Exercise directions —
The answer must be the full listing, reproduced word for word.

Source information: Begin

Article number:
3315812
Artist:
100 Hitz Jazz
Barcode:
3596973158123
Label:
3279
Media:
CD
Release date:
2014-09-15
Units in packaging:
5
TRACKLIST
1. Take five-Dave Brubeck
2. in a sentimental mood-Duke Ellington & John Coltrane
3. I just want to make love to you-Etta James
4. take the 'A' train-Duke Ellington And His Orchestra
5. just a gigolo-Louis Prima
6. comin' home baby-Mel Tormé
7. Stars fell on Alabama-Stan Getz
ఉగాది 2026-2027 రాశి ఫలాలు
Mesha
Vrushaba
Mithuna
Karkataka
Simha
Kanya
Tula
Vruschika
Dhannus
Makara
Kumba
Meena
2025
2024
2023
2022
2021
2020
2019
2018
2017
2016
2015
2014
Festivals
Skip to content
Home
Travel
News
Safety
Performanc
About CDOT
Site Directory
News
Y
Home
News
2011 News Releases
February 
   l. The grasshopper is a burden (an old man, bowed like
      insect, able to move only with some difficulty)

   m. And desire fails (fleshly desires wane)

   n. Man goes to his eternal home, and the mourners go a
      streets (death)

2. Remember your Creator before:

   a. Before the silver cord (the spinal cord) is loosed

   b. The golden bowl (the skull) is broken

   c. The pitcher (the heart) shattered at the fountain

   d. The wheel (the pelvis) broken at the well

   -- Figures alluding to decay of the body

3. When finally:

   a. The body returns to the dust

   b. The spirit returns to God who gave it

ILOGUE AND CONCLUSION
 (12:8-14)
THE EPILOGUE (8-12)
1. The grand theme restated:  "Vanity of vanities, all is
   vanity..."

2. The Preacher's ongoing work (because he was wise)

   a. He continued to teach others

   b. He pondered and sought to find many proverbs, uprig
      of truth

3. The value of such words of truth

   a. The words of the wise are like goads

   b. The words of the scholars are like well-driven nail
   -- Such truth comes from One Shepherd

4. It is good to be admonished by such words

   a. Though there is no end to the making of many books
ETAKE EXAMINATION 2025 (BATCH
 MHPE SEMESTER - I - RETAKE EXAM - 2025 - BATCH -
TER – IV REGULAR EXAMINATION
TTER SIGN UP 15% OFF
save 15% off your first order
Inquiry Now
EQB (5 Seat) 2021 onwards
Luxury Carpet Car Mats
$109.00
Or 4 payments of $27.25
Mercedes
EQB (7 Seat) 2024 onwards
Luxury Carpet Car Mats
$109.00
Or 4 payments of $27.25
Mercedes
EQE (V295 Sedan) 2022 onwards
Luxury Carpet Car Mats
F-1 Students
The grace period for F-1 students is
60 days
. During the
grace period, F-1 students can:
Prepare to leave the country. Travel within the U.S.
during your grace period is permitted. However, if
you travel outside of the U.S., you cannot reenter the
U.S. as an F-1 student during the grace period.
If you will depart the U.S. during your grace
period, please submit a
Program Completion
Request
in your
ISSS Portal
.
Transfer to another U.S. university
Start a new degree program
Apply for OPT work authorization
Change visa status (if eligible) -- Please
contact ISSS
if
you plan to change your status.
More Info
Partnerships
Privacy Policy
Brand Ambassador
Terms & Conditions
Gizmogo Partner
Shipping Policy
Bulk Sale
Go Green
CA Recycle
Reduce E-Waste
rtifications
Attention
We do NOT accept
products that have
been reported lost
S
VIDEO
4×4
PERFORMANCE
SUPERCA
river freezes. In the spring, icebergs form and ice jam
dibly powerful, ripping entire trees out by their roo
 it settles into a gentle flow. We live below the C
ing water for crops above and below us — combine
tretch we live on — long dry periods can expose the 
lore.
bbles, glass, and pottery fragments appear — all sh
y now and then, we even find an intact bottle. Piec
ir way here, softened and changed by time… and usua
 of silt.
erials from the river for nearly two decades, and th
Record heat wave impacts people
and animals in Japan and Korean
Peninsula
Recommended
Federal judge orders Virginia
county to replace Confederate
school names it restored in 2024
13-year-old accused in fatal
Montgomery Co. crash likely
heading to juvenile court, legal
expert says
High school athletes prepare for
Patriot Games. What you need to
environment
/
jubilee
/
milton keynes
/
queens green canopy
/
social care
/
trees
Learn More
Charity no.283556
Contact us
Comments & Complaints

Source information: End

Result for this exercise —
Article number:
3315812
Artist:
100 Hitz Jazz
Barcode:
3596973158123
Label:
3279
Media:
CD
Release date:
2014-09-15
Units in packaging:
5
TRACKLIST
1. Take five-Dave Brubeck
2. in a sentimental mood-Duke Ellington & John Coltrane
3. I just want to make love to you-Etta James
4. take the 'A' train-Duke Ellington And His Orchestra
5. just a gigolo-Louis Prima
6. comin' home baby-Mel Tormé
7. Stars fell on Alabama-Stan Getz
ఉగాది 2026-2027 రాశి ఫలాలు
Mesha
Vrushaba
Mithuna
Karkataka
Simha
Kanya
Tula
Vruschika
Dhannus
Makara
Kumba
Meena
2025
2024
2023
2022
2021
2020
2019
2018
2017
2016
2015
2014
Festivals
Skip to content
Home
Travel
News
Safety
Performanc
About CDOT
Site Directory
News
Y
Home
News
2011 News Releases
February 
   l. The grasshopper is a burden (an old man, bowed like
      insect, able to move only with some difficulty)

   m. And desire fails (fleshly desires wane)

   n. Man goes to his eternal home, and the mourners go a
      streets (death)

2. Remember your Creator before:

   a. Before the silver cord (the spinal cord) is loosed

   b. The golden bowl (the skull) is broken

   c. The pitcher (the heart) shattered at the fountain

   d. The wheel (the pelvis) broken at the well

   -- Figures alluding to decay of the body

3. When finally:

   a. The body returns to the dust

   b. The spirit returns to God who gave it

ILOGUE AND CONCLUSION
 (12:8-14)
THE EPILOGUE (8-12)
1. The grand theme restated:  "Vanity of vanities, all is
   vanity..."

2. The Preacher's ongoing work (because he was wise)

   a. He continued to teach others

   b. He pondered and sought to find many proverbs, uprig
      of truth

3. The value of such words of truth

   a. The words of the wise are like goads

   b. The words of the scholars are like well-driven nail
   -- Such truth comes from One Shepherd

4. It is good to be admonished by such words

   a. Though there is no end to the making of many books
ETAKE EXAMINATION 2025 (BATCH
 MHPE SEMESTER - I - RETAKE EXAM - 2025 - BATCH -
TER – IV REGULAR EXAMINATION
TTER SIGN UP 15% OFF
save 15% off your first order
Inquiry Now
EQB (5 Seat) 2021 onwards
Luxury Carpet Car Mats
$109.00
Or 4 payments of $27.25
Mercedes
EQB (7 Seat) 2024 onwards
Luxury Carpet Car Mats
$109.00
Or 4 payments of $27.25
Mercedes
EQE (V295 Sedan) 2022 onwards
Luxury Carpet Car Mats
F-1 Students
The grace period for F-1 students is
60 days
. During the
grace period, F-1 students can:
Prepare to leave the country. Travel within the U.S.
during your grace period is permitted. However, if
you travel outside of the U.S., you cannot reenter the
U.S. as an F-1 student during the grace period.
If you will depart the U.S. during your grace
period, please submit a
Program Completion
Request
in your
ISSS Portal
.
Transfer to another U.S. university
Start a new degree program
Apply for OPT work authorization
Change visa status (if eligible) -- Please
contact ISSS
if
you plan to change your status.
More Info
Partnerships
Privacy Policy
Brand Ambassador
Terms & Conditions
Gizmogo Partner
Shipping Policy
Bulk Sale
Go Green
CA Recycle
Reduce E-Waste
rtifications
Attention
We do NOT accept
products that have
been reported lost
S
VIDEO
4×4
PERFORMANCE
SUPERCA
river freezes. In the spring, icebergs form and ice jam
dibly powerful, ripping entire trees out by their roo
 it settles into a gentle flow. We live below the C
ing water for crops above and below us — combine
tretch we live on — long dry periods can expose the 
lore.
bbles, glass, and pottery fragments appear — all sh
y now and then, we even find an intact bottle. Piec
ir way here, softened and changed by time… and usua
 of silt.
erials from the river for nearly two decades, and th
Record heat wave impacts people
and animals in Japan and Korean
Peninsula
Recommended
Federal judge orders Virginia
county to replace Confederate
school names it restored in 2024
13-year-old accused in fatal
Montgomery Co. crash likely
heading to juvenile court, legal
expert says
High school athletes prepare for
Patriot Games. What you need to
environment
/
jubilee
/
milton keynes
/
queens green canopy
/
social care
/
trees
Learn More
Charity no.283556
Contact us
Comments & Complaints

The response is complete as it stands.